_Required action_
Every line holding the string "Carpenter" is to be copied from the entries below.
─── Supplied records
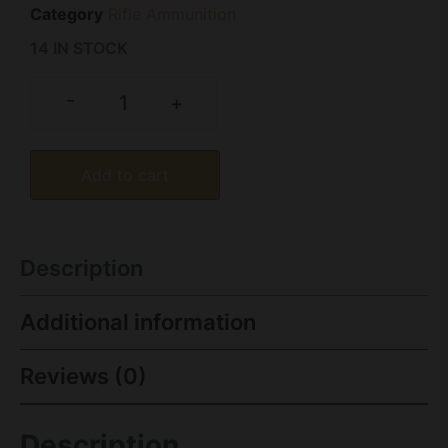
Category
Rifle Ammunition
14 IN STOCK
-
+
Add to cart
Description
Additional information
Reviews (0)
Description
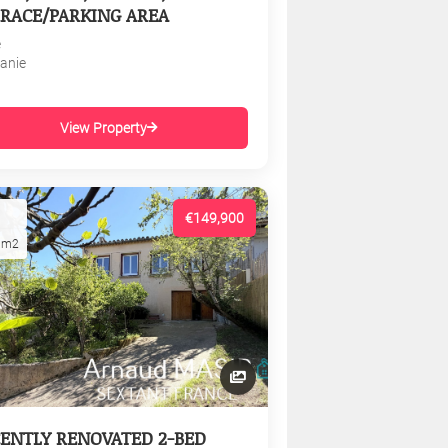
RACE/PARKING AREA
e
tanie
View Property
€149,900
1m2
ENTLY RENOVATED 2-BED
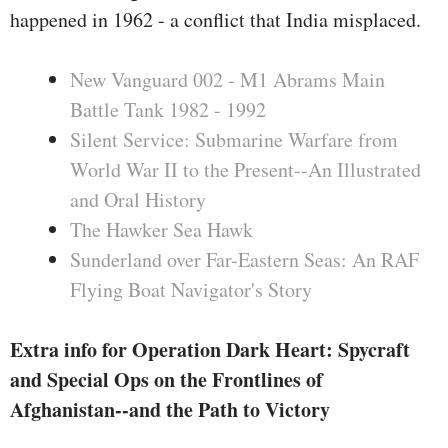
during this e-book, he maps out a
happened in 1962 - a conflict that India misplaced.
manner which may placed us at
the route to successful the battle.
New Vanguard 002 - M1 Abrams Main
Battle Tank 1982 - 1992
Silent Service: Submarine Warfare from
World War II to the Present--An Illustrated
and Oral History
The Hawker Sea Hawk
Sunderland over Far-Eastern Seas: An RAF
Flying Boat Navigator's Story
Extra info for Operation Dark Heart: Spycraft
and Special Ops on the Frontlines of
Afghanistan--and the Path to Victory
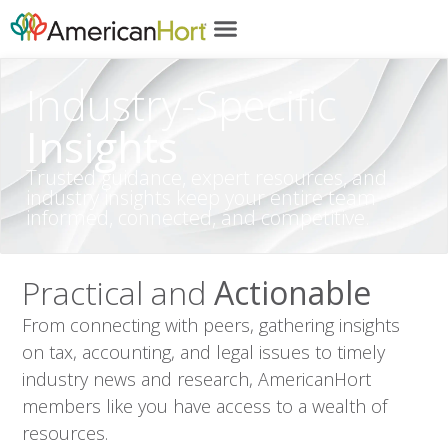
content
Industry-Specific
Insights
Trusted guidance, expert resources, and
industry insights keep your entire team
informed, connected, and competitive.
Practical and
Actionable
From connecting with peers, gathering insights
on tax, accounting, and legal issues to timely
industry news and research, AmericanHort
members like you have access to a wealth of
resources.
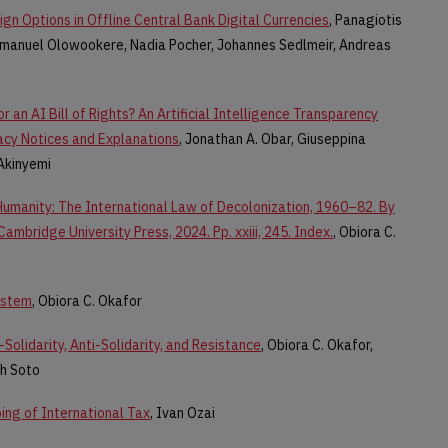
gn Options in Offline Central Bank Digital Currencies
, Panagiotis
manuel Olowookere, Nadia Pocher, Johannes Sedlmeir, Andreas
r an AI Bill of Rights? An Artificial Intelligence Transparency
acy Notices and Explanations
, Jonathan A. Obar, Giuseppina
Akinyemi
umanity: The International Law of Decolonization, 1960–82. By
mbridge University Press, 2024. Pp. xxiii, 245. Index.
, Obiora C.
ystem
, Obiora C. Okafor
Solidarity, Anti-Solidarity, and Resistance
, Obiora C. Okafor,
ah Soto
ping of International Tax
, Ivan Ozai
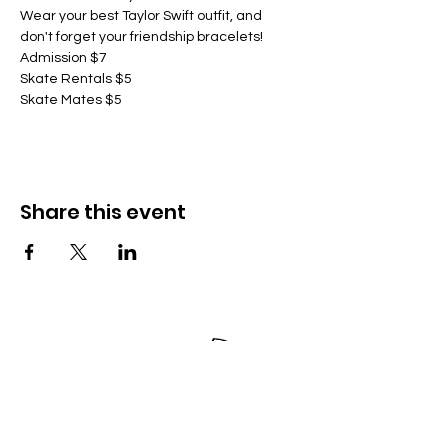
Wear your best Taylor Swift outfit, and 
don't forget your friendship bracelets!
Admission $7
Skate Rentals $5
Skate Mates $5
Share this event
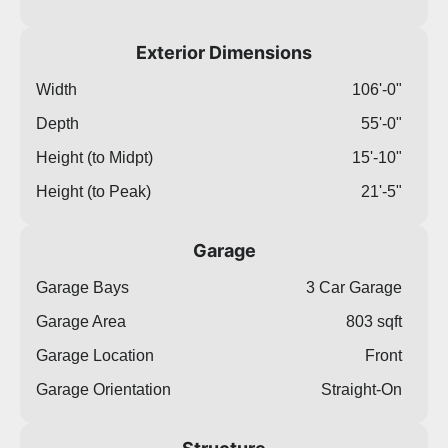
Exterior Dimensions
Width
106'-0"
Depth
55'-0"
Height (to Midpt)
15'-10"
Height (to Peak)
21'-5"
Garage
Garage Bays
3 Car Garage
Garage Area
803 sqft
Garage Location
Front
Garage Orientation
Straight-On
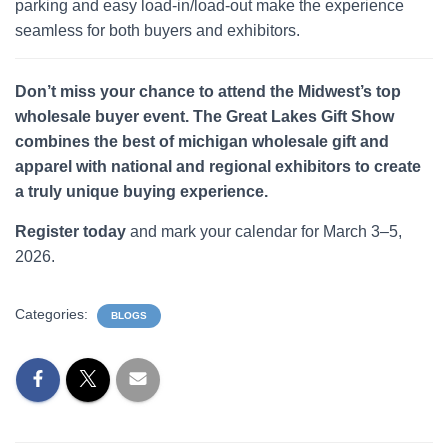
parking and easy load-in/load-out make the experience
seamless for both buyers and exhibitors.
Don’t miss your chance to attend the Midwest’s top
wholesale buyer event. The Great Lakes Gift Show
combines the best of michigan wholesale gift and
apparel with national and regional exhibitors to create
a truly unique buying experience.
Register today
and mark your calendar for March 3–5,
2026.
Categories:
BLOGS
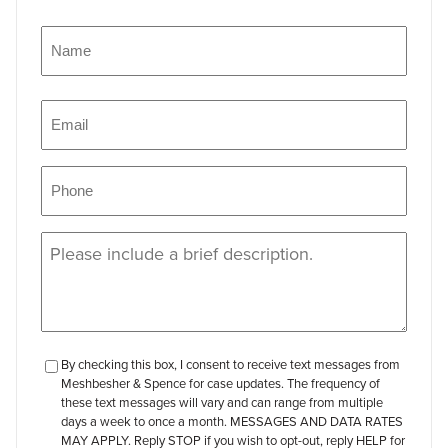
Name
(Required)
Name
Email
(Required)
Phone
(Required)
Message
(Required)
checkbox-
By checking this box, I consent to receive text messages from
Meshbesher & Spence for case updates. The frequency of
review
these text messages will vary and can range from multiple
days a week to once a month. MESSAGES AND DATA RATES
MAY APPLY. Reply STOP if you wish to opt-out, reply HELP for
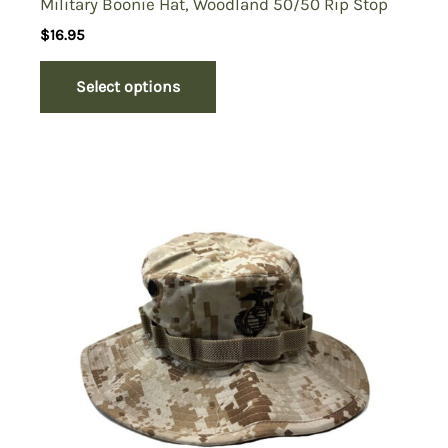
Military Boonie Hat, Woodland 50/50 Rip Stop
$
16.95
Select options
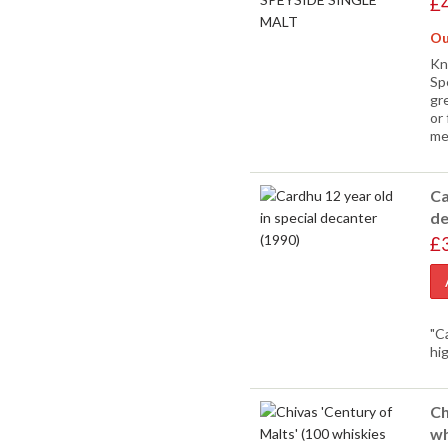
£
Ou
Kn
Sp
gre
or 
me
Ca
de
£
"C
hi
Ch
wh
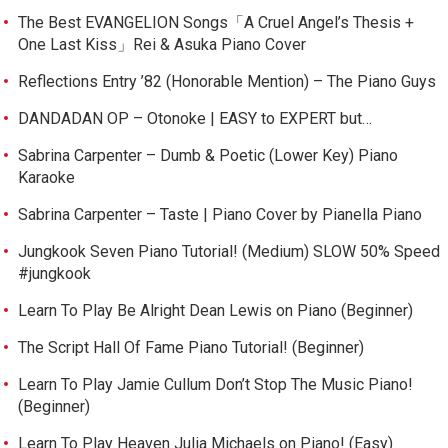
The Best EVANGELION Songs「A Cruel Angel’s Thesis +
One Last Kiss」Rei & Asuka Piano Cover
Reflections Entry ’82 (Honorable Mention) – The Piano Guys
DANDADAN OP – Otonoke | EASY to EXPERT but…
Sabrina Carpenter – Dumb & Poetic (Lower Key) Piano
Karaoke
Sabrina Carpenter – Taste | Piano Cover by Pianella Piano
Jungkook Seven Piano Tutorial! (Medium) SLOW 50% Speed
#jungkook
Learn To Play Be Alright Dean Lewis on Piano (Beginner)
The Script Hall Of Fame Piano Tutorial! (Beginner)
Learn To Play Jamie Cullum Don’t Stop The Music Piano!
(Beginner)
Learn To Play Heaven Julia Michaels on Piano! (Easy)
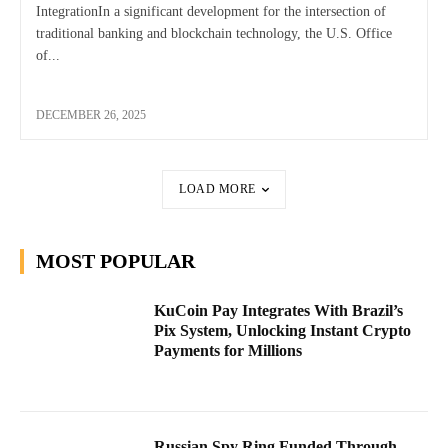
IntegrationIn a significant development for the intersection of
traditional banking and blockchain technology, the U.S. Office
of...
DECEMBER 26, 2025
LOAD MORE
MOST POPULAR
KuCoin Pay Integrates With Brazil’s
Pix System, Unlocking Instant Crypto
Payments for Millions
Russian Spy Ring Funded Through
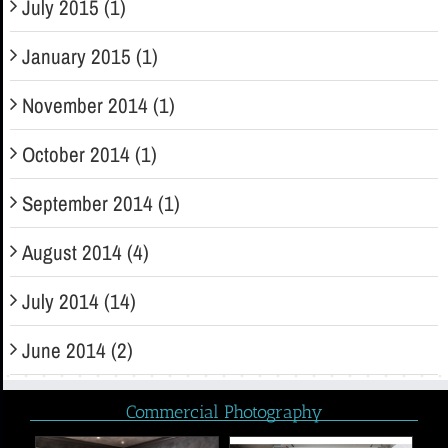
July 2015 (1)
January 2015 (1)
November 2014 (1)
October 2014 (1)
September 2014 (1)
August 2014 (4)
July 2014 (14)
June 2014 (2)
Commercial Photography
──────
_Finished task_
Sabrina Carpenter – Dumb & Poetic (Lower Key) Piano
Sabrina Carpenter – Taste | Piano Cover by Pianella Piano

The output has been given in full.